TASK REQUIREMENTS:
Leaving out the pictures, write the following records exactly as they read.

-- -- --

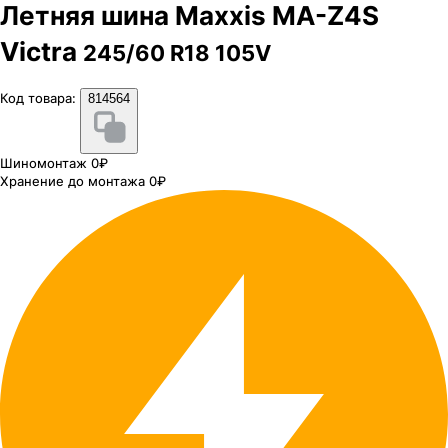
Летняя шина Maxxis MA-Z4S
Victra
245/60 R18 105V
Код товара:
814564
Шиномонтаж 0₽
Хранение до монтажа 0₽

-- -- --

RESULT OF THE EXERCISE:
Летняя шина Maxxis MA-Z4S
Victra
245/60 R18 105V
Код товара:
814564
Шиномонтаж 0₽
Хранение до монтажа 0₽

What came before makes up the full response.